- [AIM OF THE TASK]: Please output the line that contains "Whiteout Survival" and all later lines of the material, exactly, through the end.

- [LISTED ENTRIES]:
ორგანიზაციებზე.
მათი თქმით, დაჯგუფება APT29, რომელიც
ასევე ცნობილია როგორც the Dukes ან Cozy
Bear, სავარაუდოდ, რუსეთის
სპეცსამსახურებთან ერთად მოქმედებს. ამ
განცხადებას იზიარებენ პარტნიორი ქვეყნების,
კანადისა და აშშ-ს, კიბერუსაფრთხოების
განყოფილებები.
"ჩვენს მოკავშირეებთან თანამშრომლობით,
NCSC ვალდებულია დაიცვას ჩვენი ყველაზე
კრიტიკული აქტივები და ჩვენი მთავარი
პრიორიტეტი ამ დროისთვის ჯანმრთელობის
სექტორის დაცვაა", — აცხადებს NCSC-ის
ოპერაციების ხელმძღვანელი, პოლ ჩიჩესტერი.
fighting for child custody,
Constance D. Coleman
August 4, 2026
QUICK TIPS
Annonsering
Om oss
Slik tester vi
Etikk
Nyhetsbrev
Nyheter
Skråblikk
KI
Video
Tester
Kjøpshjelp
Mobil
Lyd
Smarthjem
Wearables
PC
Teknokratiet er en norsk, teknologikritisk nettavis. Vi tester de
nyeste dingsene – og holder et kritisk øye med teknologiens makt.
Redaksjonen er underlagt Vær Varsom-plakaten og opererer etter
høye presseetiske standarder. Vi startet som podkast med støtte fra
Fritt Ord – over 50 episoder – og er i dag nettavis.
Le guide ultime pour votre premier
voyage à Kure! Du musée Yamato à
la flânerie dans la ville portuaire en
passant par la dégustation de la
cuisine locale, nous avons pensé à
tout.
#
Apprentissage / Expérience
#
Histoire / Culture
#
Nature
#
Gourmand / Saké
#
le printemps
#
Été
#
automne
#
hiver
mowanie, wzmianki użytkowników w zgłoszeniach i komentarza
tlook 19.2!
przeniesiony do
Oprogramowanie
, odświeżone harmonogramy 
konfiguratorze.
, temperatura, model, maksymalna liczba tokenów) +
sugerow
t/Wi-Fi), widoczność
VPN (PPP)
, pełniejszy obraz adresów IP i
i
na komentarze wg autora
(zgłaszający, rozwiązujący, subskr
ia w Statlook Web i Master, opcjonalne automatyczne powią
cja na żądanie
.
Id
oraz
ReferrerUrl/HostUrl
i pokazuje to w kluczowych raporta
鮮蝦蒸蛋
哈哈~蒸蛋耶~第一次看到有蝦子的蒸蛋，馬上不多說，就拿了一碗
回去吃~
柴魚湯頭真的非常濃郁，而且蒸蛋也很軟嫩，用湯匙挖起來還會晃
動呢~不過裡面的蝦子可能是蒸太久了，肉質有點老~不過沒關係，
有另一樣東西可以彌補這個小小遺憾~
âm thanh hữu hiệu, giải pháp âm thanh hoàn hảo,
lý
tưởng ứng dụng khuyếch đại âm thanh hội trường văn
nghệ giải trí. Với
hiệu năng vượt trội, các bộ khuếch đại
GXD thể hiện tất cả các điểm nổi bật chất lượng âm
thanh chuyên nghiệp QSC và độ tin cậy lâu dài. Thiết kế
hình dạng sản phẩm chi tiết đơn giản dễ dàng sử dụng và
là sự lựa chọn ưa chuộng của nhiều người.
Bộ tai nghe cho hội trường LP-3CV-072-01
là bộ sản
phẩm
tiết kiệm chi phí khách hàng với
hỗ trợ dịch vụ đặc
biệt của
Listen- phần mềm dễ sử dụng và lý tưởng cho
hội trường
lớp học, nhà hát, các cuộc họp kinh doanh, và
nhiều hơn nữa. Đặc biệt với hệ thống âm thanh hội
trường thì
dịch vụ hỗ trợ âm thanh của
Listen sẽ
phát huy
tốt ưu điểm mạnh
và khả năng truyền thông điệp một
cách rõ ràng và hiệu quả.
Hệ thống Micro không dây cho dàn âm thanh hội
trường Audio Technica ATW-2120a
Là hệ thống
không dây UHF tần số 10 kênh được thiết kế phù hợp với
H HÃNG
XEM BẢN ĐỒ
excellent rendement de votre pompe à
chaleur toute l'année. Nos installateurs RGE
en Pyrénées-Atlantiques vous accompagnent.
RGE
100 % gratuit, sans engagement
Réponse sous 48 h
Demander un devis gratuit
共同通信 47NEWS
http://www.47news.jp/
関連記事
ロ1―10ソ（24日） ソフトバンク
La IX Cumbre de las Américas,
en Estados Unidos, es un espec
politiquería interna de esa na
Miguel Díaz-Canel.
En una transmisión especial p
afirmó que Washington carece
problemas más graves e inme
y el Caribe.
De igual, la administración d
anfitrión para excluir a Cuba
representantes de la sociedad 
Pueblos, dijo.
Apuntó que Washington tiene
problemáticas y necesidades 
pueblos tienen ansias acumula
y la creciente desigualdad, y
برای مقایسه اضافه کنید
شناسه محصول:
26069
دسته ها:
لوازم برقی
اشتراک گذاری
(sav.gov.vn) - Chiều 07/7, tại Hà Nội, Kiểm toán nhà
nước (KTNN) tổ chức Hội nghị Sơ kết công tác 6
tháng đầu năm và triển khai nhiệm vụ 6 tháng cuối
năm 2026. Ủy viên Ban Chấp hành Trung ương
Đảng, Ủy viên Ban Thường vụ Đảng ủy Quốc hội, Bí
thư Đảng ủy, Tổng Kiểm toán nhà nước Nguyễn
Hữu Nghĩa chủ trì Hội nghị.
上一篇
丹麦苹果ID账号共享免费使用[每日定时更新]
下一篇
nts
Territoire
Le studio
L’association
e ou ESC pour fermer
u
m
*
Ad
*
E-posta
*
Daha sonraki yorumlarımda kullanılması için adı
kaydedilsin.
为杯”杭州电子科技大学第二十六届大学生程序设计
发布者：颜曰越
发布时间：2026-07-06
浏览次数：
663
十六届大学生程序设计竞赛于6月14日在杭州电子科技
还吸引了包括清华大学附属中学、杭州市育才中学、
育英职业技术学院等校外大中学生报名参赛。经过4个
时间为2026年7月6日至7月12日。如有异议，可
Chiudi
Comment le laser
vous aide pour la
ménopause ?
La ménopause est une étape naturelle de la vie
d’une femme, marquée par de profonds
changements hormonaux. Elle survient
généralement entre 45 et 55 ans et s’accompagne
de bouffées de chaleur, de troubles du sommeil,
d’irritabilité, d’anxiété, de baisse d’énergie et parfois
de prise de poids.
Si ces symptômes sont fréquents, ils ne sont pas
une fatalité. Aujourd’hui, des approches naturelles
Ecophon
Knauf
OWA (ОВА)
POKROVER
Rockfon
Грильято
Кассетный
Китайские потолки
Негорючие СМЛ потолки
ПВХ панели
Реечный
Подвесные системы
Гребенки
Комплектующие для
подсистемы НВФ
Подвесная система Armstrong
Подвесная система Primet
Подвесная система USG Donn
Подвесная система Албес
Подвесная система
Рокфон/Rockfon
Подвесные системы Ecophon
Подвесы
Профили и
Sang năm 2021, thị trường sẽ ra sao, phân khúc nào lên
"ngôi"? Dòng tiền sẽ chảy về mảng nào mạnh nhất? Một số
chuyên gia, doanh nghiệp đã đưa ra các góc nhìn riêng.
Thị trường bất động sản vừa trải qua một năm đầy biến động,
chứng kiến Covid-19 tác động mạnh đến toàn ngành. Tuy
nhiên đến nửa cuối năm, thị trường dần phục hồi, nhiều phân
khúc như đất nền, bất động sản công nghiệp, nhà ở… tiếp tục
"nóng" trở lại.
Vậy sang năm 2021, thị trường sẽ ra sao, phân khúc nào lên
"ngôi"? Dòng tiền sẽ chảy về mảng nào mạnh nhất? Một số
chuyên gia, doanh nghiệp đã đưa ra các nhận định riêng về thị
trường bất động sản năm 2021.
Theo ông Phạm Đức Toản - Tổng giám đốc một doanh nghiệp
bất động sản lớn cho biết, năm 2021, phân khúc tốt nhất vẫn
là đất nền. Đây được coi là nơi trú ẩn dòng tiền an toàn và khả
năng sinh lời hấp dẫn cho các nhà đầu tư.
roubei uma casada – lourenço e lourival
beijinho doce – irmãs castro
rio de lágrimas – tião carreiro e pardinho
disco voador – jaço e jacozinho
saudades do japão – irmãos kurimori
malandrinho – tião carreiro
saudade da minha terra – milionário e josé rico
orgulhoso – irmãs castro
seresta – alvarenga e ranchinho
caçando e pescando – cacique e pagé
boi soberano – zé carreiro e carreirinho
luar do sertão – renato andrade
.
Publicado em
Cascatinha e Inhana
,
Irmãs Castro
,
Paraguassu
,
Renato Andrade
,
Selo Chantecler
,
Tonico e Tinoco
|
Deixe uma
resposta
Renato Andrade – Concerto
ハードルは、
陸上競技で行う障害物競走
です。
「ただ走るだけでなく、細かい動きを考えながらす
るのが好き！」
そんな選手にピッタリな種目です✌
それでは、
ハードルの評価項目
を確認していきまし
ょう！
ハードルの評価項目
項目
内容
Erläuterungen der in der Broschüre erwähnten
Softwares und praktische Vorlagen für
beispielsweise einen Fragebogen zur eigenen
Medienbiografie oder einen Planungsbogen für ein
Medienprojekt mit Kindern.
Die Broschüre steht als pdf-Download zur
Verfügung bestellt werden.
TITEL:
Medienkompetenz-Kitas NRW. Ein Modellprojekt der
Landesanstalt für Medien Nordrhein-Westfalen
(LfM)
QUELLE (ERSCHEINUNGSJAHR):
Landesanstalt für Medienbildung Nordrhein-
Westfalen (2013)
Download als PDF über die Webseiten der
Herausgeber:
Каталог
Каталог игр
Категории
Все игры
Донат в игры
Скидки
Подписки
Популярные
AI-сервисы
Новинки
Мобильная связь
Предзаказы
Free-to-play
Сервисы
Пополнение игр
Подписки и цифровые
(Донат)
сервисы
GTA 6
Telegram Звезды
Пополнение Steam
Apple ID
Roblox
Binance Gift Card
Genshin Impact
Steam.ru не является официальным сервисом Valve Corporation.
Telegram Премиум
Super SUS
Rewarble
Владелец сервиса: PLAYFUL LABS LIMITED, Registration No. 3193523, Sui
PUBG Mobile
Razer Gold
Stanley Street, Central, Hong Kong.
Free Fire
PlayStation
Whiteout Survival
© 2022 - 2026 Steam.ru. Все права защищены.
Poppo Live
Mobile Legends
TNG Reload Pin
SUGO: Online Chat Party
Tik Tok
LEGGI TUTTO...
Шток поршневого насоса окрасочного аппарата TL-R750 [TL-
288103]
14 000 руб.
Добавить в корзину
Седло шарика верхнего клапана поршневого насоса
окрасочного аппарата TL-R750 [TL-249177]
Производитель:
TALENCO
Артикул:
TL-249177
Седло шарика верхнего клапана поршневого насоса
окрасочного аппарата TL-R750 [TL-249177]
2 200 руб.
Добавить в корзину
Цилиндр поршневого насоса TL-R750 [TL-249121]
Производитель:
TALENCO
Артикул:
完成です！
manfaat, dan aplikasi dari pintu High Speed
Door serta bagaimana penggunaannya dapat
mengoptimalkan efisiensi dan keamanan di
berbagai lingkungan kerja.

- [REPLY TO THE EXERCISE]:
Whiteout Survival
© 2022 - 2026 Steam.ru. Все права защищены.
Poppo Live
Mobile Legends
TNG Reload Pin
SUGO: Online Chat Party
Tik Tok
LEGGI TUTTO...
Шток поршневого насоса окрасочного аппарата TL-R750 [TL-
288103]
14 000 руб.
Добавить в корзину
Седло шарика верхнего клапана поршневого насоса
окрасочного аппарата TL-R750 [TL-249177]
Производитель:
TALENCO
Артикул:
TL-249177
Седло шарика верхнего клапана поршневого насоса
окрасочного аппарата TL-R750 [TL-249177]
2 200 руб.
Добавить в корзину
Цилиндр поршневого насоса TL-R750 [TL-249121]
Производитель:
TALENCO
Артикул:
完成です！
manfaat, dan aplikasi dari pintu High Speed
Door serta bagaimana penggunaannya dapat
mengoptimalkan efisiensi dan keamanan di
berbagai lingkungan kerja.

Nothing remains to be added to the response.